Army Assesses Cyber Posture of Its Weapons, Control Systems Ahead of Zero Trust
The U.S. Army is tasked with evaluating its weapons and control systems, as well as the Mission Partner Environment cyber posture to ensure it addresses zero trust principles.
As the U.S. Army looks to stand up a unified network based on zero trust principles, it will soon be assessing its weapons systems, control systems and the Mission Partner Environment to gain a clearer understanding of what cybersecurity implementation would look like on those systems in accordance with the zero trust framework.
The Defense Department’s weapons systems are more software-reliant and networked than ever, making them vulnerable to cyber attacks. Developing secure weapons systems is highly challenging due to new and legacy systems living side by side and also supply chain disruptions, among other factors.
“We’re going to have to partner on that effort to ensure that those assessments are also addressing zero trust principles. … We need to define what that looks like … not necessarily the capabilities that we’re implementing in enterprise, but as long as those weapon systems are going to have the zero trust principles,” Col.

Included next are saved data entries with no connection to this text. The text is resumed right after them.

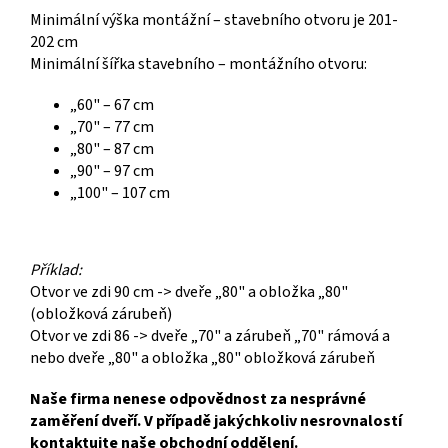
Minimální výška montážní – stavebního otvoru je 201-
202 cm
Minimální šířka stavebního – montážního otvoru:
„60" – 67 cm
„70" – 77 cm
„80" – 87 cm
„90" – 97 cm
„100" – 107 cm
Příklad:
Otvor ve zdi 90 cm -> dveře „80" a obložka „80"
(obložková zárubeň)
Otvor ve zdi 86 -> dveře „70" a zárubeň „70" rámová a
nebo dveře „80" a obložka „80" obložková zárubeň
Naše firma nenese odpovědnost za nesprávné
zaměření dveří. V případě jakýchkoliv nesrovnalostí
kontaktujte naše obchodní oddělení.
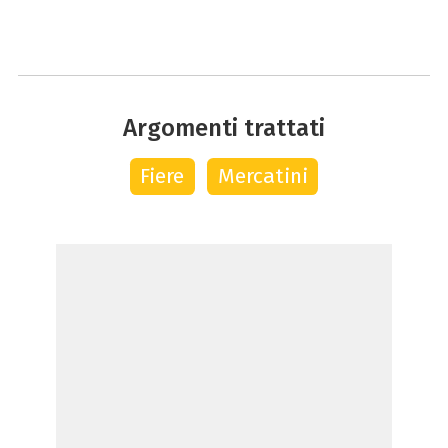
Argomenti trattati
Fiere
Mercatini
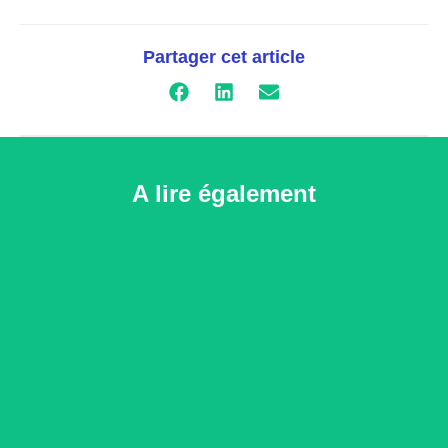
Partager cet article
A lire également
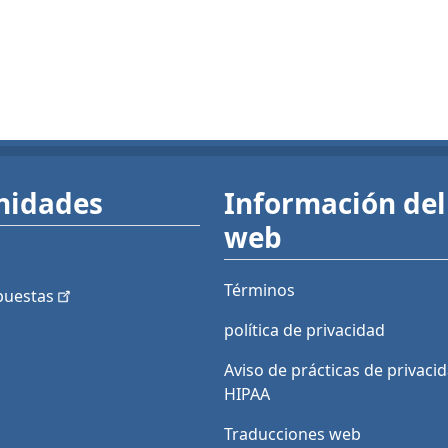
nidades
Información del 
web
Términos
puestas
política de privacidad
Aviso de prácticas de privaci
HIPAA
Traducciones web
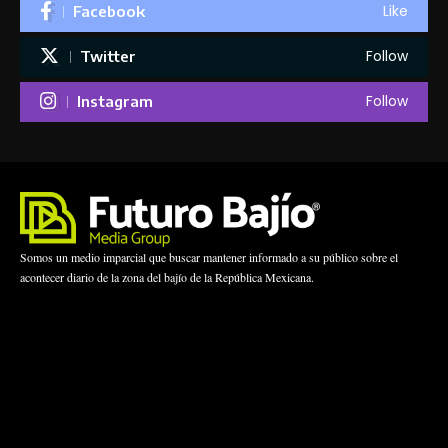
Like
Facebook
Follow
Twitter
Follow
Instagram
Somos un medio imparcial que buscar mantener informado a su público sobre el
acontecer diario de la zona del bajío de la República Mexicana.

Michael Smith, director of the Zero Trust Functional Management Office, said at a May 24-25 Army technical exchange meeting in Philadelphia.

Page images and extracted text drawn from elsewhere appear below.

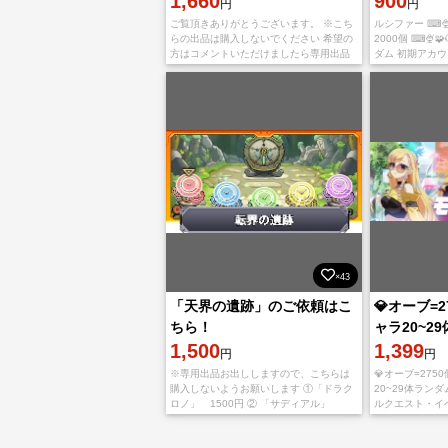
1,660
900
円
円
ご覧頂きありがとうございます。 ※こち
ルシファー ⌨🍨
らの出品は購入しないでください 希望の
2000個 ⌨🍨🧩
方はコメントいただけましたら専用出品
ダム 初期アカウント
いたします。 ※依頼前は必ず注意事項の
MIXIアカウン
ご確認をお願いします 他のサイト
ートリアルから
×43
「天界の遺跡」のご依頼はこ
💎オーブ=2
ちら！
ャラ20~29
1,500
期垢
1,399
円
円
※専用出品お出ししますので、こちらは
💎オーブ=275
購入しないようお願いします ①「ドラク
20~29体ランダ
ロノ」 1500円 ② 「サディアル」
ルクエスト・イ
1500円 ③ 「お抹」 1800円 ④
どの全コンテンツ
「プラネタル」 1500円
為、チート未使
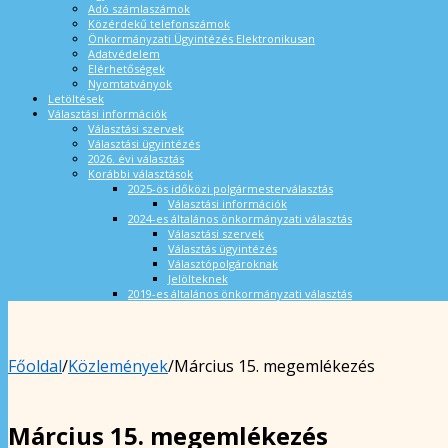
Adó számlaszámok
Közérdekű telefonszámok
Önkormányzati Ügyintézés Elektronikusan
Adatvédelem
Elérhetőségek
Nyomtatványok
Letöltések
Választási információk
Választási szervek
Választási ügyintézés
2026. évi választás
Korábbi választások
2025-ös időközi polgármesterválasztás
Választási információk
2024-es általános önkormányzati választás
Választási szervek
Választás ügyintézés
Választópolgároknak
Jelölteknek
2019-es általános önkormányzati választás
Főoldal
/
Közlemények
/
Március 15. megemlékezés
Március 15. megemlékezés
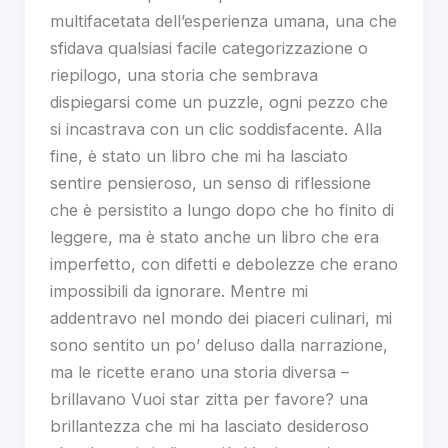
multifacetata dell’esperienza umana, una che
sfidava qualsiasi facile categorizzazione o
riepilogo, una storia che sembrava
dispiegarsi come un puzzle, ogni pezzo che
si incastrava con un clic soddisfacente. Alla
fine, è stato un libro che mi ha lasciato
sentire pensieroso, un senso di riflessione
che è persistito a lungo dopo che ho finito di
leggere, ma è stato anche un libro che era
imperfetto, con difetti e debolezze che erano
impossibili da ignorare. Mentre mi
addentravo nel mondo dei piaceri culinari, mi
sono sentito un po’ deluso dalla narrazione,
ma le ricette erano una storia diversa –
brillavano Vuoi star zitta per favore? una
brillantezza che mi ha lasciato desideroso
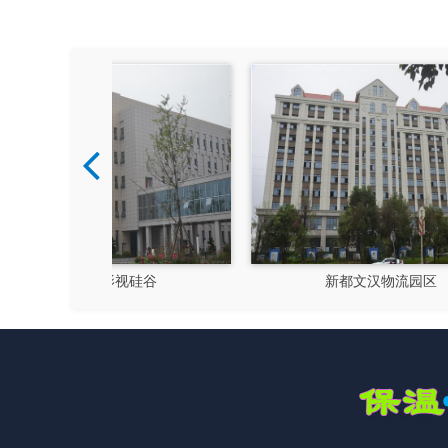
硅谷
新都文汉物流园区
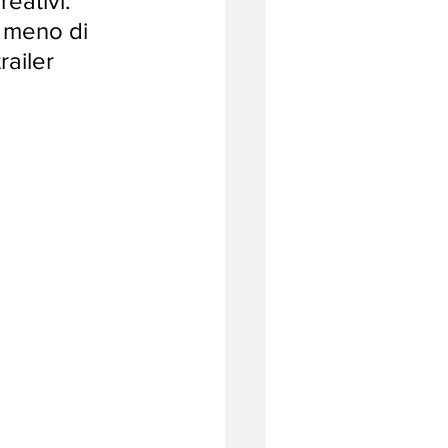
eativi. 
 meno di 
railer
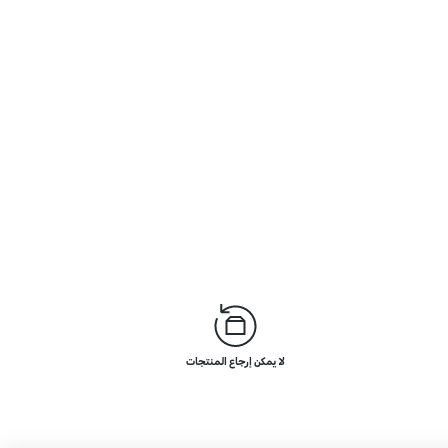
لا يمكن إرجاع المنتجات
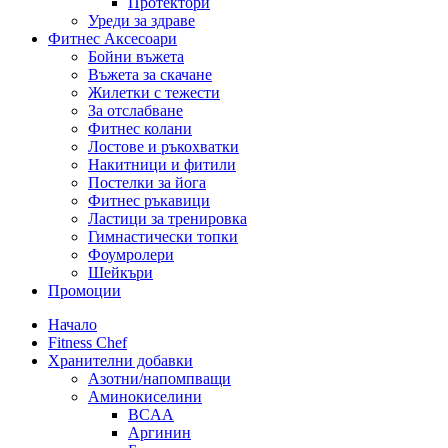
Протектори
Уреди за здраве
Фитнес Аксесоари
Бойни въжета
Въжета за скачане
Жилетки с тежести
За отслабване
Фитнес колани
Лостове и ръкохватки
Накитници и фитили
Постелки за йога
Фитнес ръкавици
Ластици за тренировка
Гимнастически топки
Фоумролери
Шейкъри
Промоции
Начало
Fitness Chef
Хранителни добавки
Азотни/напомпващи
Аминокиселини
BCAA
Аргинин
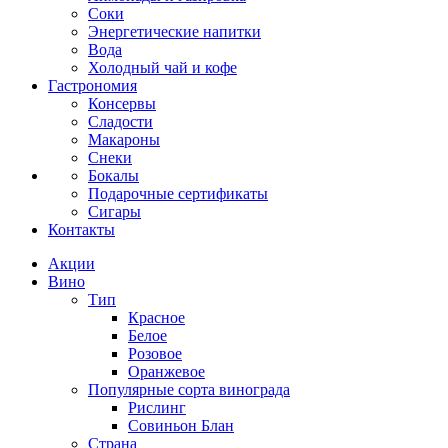
Соки
Энергетические напитки
Вода
Холодный чай и кофе
Гастрономия
Консервы
Сладости
Макароны
Снеки
Бокалы
Подарочные сертификаты
Сигары
Контакты
Акции
Вино
Тип
Красное
Белое
Розовое
Оранжевое
Популярные сорта винограда
Рислинг
Совиньон Блан
Страна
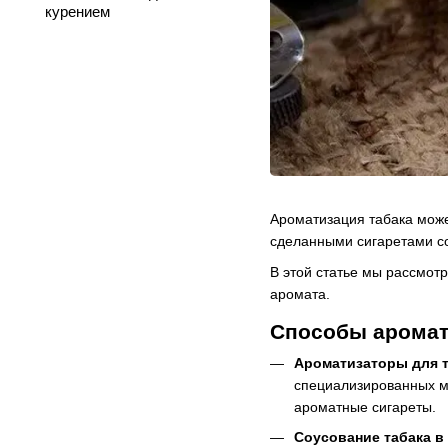
курением
Ароматизация табака може
сделанными сигаретами со
В этой статье мы рассмот
аромата.
Способы аромат
Ароматизаторы для т
специализированных ма
ароматные сигареты.
Соусование табака в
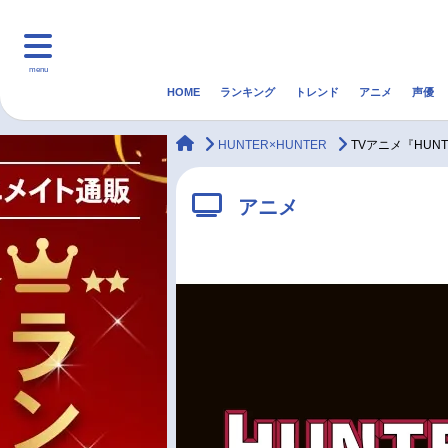
menu
HOME
ランキング
トレンド
アニメ
声優
HOME
ランキング
アニ
animateTimes
HUNTER×HUNTER
TVアニメ『HUN
マンガ・ラノベ
ゲーム・アプリ
音楽
アニメ
最新記事一覧
アニメ記事一覧
声優記事一覧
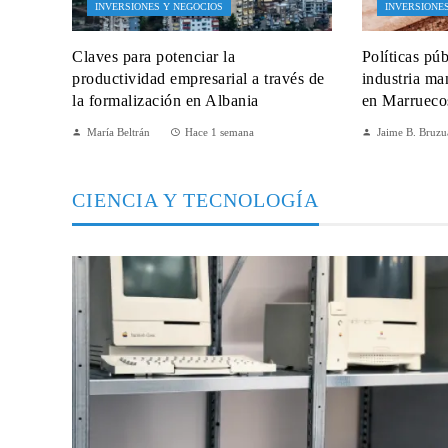
INVERSIONES Y NEGOCIOS
INVERSIONE
Claves para potenciar la
Políticas pú
productividad empresarial a través de
industria ma
la formalización en Albania
en Marrueco
María Beltrán
Hace 1 semana
Jaime B. Bruzu
CIENCIA Y TECNOLOGÍA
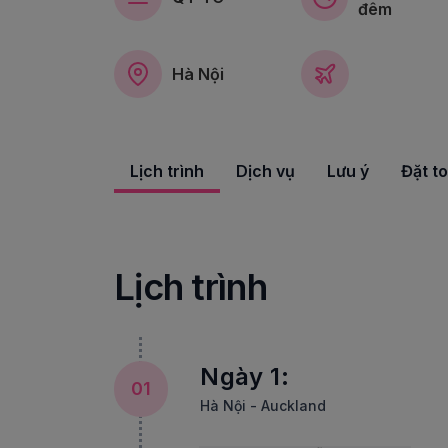
đêm
Hà Nội
Lịch trình
Dịch vụ
Lưu ý
Đặt t
Lịch trình
Ngày 1:
01
Hà Nội - Auckland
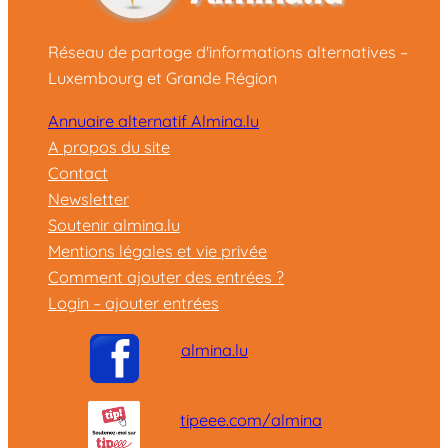
Réseau de partage d'informations alternatives –
Luxembourg et Grande Région
Annuaire alternatif Almina.lu
A propos du site
Contact
Newsletter
Soutenir almina.lu
Mentions légales et vie privée
Comment ajouter des entrées ?
Login – ajouter entrées
almina.lu
tipeee.com/almina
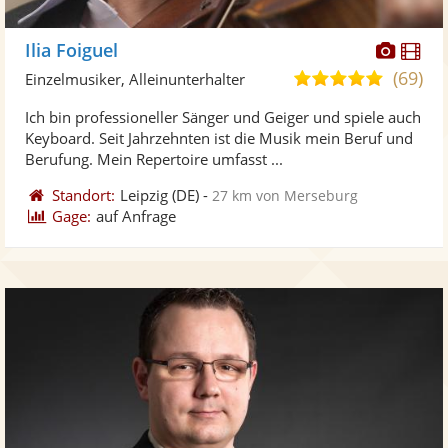
Diese
Di
Ilia Foiguel
Künst
Kü
(69)
4,9
Einzelmusiker, Alleinunterhalter
stellt
ste
von
Ich bin professioneller Sänger und Geiger und spiele auch
Fotos
Vi
5
Keyboard. Seit Jahrzehnten ist die Musik mein Beruf und
bereit
ber
Sternen
Berufung. Mein Repertoire umfasst ...
Standort:
Leipzig
(DE)
-
27 km von Merseburg
Gage:
auf Anfrage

The Pentagon has also struggled with its Mission Partner Environment efforts as it looks for ways to effectively communicate with and fight alongside its foreign allies and partners.
The Air Force has been appointed as the executive agent for the secret and below releasable environment, or SABRE, a software tool designed for information sharing between the U.S. military and its partners. As the Army is working on deploying its variant of the Mission Partner Environment network, it will begin assessing what zero trust implementation will look like in that environment.

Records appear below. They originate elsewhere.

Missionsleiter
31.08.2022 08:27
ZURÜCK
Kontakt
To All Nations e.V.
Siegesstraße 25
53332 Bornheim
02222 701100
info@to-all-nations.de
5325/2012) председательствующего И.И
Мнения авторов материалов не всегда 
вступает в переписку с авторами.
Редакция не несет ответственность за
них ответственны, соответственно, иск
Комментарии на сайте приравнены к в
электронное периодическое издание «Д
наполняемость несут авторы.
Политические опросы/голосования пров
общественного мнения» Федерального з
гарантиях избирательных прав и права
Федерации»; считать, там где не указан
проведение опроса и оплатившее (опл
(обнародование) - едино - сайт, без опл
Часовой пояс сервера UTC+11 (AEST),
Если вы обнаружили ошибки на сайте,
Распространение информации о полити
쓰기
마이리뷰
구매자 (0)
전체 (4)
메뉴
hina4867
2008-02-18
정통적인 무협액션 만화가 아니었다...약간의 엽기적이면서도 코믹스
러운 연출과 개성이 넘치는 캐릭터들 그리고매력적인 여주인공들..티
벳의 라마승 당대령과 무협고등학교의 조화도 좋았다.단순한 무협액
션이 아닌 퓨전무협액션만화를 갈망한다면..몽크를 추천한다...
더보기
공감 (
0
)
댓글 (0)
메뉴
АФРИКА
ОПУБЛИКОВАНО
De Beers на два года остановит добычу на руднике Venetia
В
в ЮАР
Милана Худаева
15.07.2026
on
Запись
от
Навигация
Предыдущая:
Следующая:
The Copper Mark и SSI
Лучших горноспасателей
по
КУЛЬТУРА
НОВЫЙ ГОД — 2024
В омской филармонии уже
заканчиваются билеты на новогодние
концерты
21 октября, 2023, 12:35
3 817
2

“We have to bring in the entire Mission Partner Environment. What does that look like? Still trying to understand that myself,” Smith said.
The Army has also been tasked with assessing its control systems responsible for managing critical infrastructure that supports the service’s mission.
“So many control systems, they are standalone legacy systems used for power, water. … Working through what cybersecurity implementation looks like on those systems with zero trust principles, not necessarily the capabilities that we’re implementing in the enterprise,” Smith said.
The Army has been conducting zero trust gap analysis to better understand its networking and security ecosystem. It recently completed an enterprise-level zero trust gap analysis and is currently using the methodology to expand the analysis into its classified environments and tactical spaces.
Data tagging, automation and ICAM solutions integration remain the biggest challenges in the service’s zero trust implementation efforts.
“Those … are very key to getting our tactical environment from a good zero trust solution to a great zero trust solution,” said Chief Warrant Officer 3 (CW3) Benjamin Koontz at the meeting.
Data-tagging solutions needed to connect all services for successful data exchange remain a challenge even as DOD moves ahead with efforts such as Joint All-Domain Command and Control (JADC2).
“DOD has left it up to each of the services and other organizations to create their own data tagging solutions. So what does that look like when I receive data from the Air Force? What does data look like that leaves the Army environment and it goes to another? So we’ve raised that as a significant concern, the last DOD Zero Trust Summit, which was a few weeks ago. So the DOD CIO leaders and Zero Trust Portfolio Management Office are going to take a swag and maybe how we can better align that across all the services,” Smith said.
“Joint Staff … is trying to address for all services from JADC2 perspective and a number of other initiatives is how they’re trying to get after that. So in terms of in the Army perspective, we realize there’s some challenges,” said Col. Evert Hawk, mission command lead for the Army’s Network Cross-Functional Team.